When John Henry took his two dogs off for a Sunday morning walk along the southern shores of Connemara after the recent storms, he came in for a surprise.
Walking along the seafront south of Inveran, close to the Aer Arann airport, the 36-year-old schoolteacher stumbled upon a flat slab of limestone alongside the remnants of a grave and some human bones.
The grave had become exposed when the roaring Atlantic Ocean waves crashed upon it. Indeed, the sea was so powerful that it appears to have lifted the headstone from the earth and flung it to one side. While Storm Hercules caused much damage to the Connacht coastline, it also revealed a number of secrets amid the shifting sands, including at least two medieval burial sites and parts of a Neolithic bog.
What makes the Inveran find exciting is that the inscription on the headstone is still perfectly legible. It reads:
"To the memory of Rebecca Louisa, who departed this life 27 December 1860, aged 3 years; and Mary Louisa, aged 1 month, the beloved daughters of William & Mary Harris, but Jesus called them unto him and said 'suffer little children to come unto me and forbid them not for such is the kingdom of God' – Luke 18 16."
Henry frequently sails and fishes the Connemara shore so is familiar with the area. “It was said there was a burial ground here for unbaptised babies long ago, but I never thought it might have been an actual graveyard with proper gravestones,” he says.
Who were the Harrises?
A quest to find out more about the Harris family was quickly launched on the Wistorical Facebook page.
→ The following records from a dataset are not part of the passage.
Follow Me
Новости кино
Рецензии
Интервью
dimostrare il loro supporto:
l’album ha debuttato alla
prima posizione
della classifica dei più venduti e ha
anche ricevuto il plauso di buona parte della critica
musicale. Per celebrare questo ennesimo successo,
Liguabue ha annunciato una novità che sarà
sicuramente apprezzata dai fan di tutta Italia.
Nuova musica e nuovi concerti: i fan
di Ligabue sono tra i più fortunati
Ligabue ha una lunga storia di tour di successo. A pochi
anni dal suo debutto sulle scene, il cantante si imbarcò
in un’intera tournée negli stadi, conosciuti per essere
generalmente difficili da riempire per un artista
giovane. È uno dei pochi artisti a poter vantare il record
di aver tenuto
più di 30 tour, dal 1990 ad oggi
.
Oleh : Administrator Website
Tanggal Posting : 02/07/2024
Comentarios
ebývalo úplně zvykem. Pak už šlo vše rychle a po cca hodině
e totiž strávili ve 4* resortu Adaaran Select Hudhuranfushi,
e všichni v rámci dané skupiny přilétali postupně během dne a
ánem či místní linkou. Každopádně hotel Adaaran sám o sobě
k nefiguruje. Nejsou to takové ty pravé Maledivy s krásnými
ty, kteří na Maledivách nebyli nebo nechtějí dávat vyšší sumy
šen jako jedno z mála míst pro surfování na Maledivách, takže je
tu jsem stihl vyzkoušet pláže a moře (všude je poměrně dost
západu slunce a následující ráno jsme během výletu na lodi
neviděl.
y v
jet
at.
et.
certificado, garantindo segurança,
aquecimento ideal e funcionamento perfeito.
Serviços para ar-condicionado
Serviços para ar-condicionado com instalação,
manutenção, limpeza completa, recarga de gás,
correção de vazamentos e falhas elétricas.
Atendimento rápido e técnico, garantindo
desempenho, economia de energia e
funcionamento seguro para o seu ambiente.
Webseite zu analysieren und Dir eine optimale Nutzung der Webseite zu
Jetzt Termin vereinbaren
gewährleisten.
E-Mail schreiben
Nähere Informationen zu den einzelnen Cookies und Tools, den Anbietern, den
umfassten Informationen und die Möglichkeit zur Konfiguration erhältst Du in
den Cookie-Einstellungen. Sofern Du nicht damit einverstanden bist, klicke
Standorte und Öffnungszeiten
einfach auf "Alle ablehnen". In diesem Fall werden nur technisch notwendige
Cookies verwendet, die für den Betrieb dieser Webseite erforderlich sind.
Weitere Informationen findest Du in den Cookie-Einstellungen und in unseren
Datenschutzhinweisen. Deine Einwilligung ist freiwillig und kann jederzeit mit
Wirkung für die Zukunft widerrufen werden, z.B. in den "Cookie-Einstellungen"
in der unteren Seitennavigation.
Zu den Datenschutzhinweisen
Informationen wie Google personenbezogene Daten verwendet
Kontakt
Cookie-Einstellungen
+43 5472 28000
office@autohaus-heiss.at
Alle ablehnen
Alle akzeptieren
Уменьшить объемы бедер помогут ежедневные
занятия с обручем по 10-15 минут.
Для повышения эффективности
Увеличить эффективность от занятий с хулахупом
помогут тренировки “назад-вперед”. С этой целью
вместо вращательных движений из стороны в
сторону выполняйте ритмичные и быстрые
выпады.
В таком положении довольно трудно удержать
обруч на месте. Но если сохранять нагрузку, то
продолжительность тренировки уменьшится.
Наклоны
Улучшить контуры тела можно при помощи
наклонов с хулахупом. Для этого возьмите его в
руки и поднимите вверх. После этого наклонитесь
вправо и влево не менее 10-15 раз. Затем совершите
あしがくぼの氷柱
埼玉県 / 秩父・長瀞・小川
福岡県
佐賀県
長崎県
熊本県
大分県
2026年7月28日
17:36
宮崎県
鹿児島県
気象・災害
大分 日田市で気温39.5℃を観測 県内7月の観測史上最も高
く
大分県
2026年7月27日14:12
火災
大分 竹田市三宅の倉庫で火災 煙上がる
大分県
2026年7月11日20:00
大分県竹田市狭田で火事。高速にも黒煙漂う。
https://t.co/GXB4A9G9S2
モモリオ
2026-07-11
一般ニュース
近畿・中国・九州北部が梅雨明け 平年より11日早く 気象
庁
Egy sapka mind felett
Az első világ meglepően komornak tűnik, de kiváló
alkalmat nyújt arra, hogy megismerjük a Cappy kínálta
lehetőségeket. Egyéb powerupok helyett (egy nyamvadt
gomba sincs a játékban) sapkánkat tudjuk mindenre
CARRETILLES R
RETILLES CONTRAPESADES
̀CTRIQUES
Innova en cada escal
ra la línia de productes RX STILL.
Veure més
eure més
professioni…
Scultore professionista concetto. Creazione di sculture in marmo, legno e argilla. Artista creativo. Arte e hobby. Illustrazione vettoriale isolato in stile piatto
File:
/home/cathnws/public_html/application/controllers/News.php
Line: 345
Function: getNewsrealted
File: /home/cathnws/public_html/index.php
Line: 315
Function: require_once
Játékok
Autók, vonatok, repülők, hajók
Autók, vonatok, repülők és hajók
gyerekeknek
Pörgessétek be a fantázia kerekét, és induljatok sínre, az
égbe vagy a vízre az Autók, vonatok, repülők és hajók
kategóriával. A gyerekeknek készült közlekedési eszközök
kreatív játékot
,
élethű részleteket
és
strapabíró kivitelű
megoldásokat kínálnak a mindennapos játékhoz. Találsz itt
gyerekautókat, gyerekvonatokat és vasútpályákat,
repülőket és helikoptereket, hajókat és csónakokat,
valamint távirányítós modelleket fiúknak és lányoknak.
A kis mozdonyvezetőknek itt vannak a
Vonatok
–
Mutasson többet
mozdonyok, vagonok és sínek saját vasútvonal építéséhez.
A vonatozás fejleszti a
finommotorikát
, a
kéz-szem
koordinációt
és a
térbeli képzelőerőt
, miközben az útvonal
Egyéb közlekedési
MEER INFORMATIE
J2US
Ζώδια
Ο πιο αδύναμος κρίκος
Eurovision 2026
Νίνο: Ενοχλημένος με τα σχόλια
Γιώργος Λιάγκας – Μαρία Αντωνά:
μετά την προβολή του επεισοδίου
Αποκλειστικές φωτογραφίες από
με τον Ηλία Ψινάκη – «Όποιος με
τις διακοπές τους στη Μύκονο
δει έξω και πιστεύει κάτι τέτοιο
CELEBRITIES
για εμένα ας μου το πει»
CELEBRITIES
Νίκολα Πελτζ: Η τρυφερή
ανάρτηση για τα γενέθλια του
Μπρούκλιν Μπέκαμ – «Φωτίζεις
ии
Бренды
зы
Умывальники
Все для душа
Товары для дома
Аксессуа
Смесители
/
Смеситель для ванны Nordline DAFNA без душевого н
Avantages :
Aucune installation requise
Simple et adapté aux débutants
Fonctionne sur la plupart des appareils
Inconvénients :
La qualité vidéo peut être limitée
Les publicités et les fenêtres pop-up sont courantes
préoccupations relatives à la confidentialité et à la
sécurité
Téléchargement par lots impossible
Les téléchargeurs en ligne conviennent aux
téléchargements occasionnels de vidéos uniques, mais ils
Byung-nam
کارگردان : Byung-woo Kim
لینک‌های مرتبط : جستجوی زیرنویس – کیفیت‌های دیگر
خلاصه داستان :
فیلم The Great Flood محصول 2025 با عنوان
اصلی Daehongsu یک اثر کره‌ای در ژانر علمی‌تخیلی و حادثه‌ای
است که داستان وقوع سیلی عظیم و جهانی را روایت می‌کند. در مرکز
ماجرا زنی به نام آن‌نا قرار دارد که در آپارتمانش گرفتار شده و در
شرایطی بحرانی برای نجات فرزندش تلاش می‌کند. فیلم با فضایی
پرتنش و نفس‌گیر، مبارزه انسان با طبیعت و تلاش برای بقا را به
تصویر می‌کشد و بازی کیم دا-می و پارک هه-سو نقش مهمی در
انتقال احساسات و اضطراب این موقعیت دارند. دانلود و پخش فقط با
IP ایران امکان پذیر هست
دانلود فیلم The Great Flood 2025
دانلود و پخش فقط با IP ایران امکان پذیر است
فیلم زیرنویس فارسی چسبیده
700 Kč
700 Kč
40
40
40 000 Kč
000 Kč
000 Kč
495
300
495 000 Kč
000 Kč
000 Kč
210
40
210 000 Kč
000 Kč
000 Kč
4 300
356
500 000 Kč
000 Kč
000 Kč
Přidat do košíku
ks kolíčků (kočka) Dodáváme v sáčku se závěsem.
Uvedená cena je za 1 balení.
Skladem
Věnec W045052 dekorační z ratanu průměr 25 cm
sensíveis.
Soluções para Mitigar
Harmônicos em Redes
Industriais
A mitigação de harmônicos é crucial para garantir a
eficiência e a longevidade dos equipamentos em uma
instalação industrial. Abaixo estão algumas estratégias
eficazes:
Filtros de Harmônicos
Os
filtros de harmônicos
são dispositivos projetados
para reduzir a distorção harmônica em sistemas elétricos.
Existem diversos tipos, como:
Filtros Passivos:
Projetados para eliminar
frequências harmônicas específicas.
The post ignited such interest that, within 24 hours, two descendants of William and Mary Harris had been informed.
It transpires that William Harris, the father of the two girls, was an English coastguard who operated out of Costello Bay off the Galway coast during the second half of the 19th century.
Mr Harris, who was born in 1834, was the son of a Plymouth mariner and moved to Ireland as a young man. In about 1857, he was married at Myross, near Skibbereen, Co Cork, to Mary Real (Rile), a coastguard’s daughter from Norfolk. Their eldest daughter, Rebecca, was born that same year, followed by Mary in 1860.`*
There is no record of what calamity befell the family in the winter of 1860, when Rebecca and Mary died. In time, their mother had new children, a son and four daughters, all of whom were baptised in the Protestant parish church of Killanin.
William and Mary’s daughter Laura Harris was married in 1880 to Timothy McNiffe, a farmer from Ballyconneely, whose grandson Desmond tends the same farm to this day. When William signed on the witness statement on the marriage certificate, he gave his occupation as “coastguard pensioner”.
William lived to see most of his children marry – including his daughter Emily Flo to Patrick O’Driscoll, a sergeant in the Royal Irish Constabulary – before he passed away at Ardbear Lodge near Clifden, Co Galway, in 1888.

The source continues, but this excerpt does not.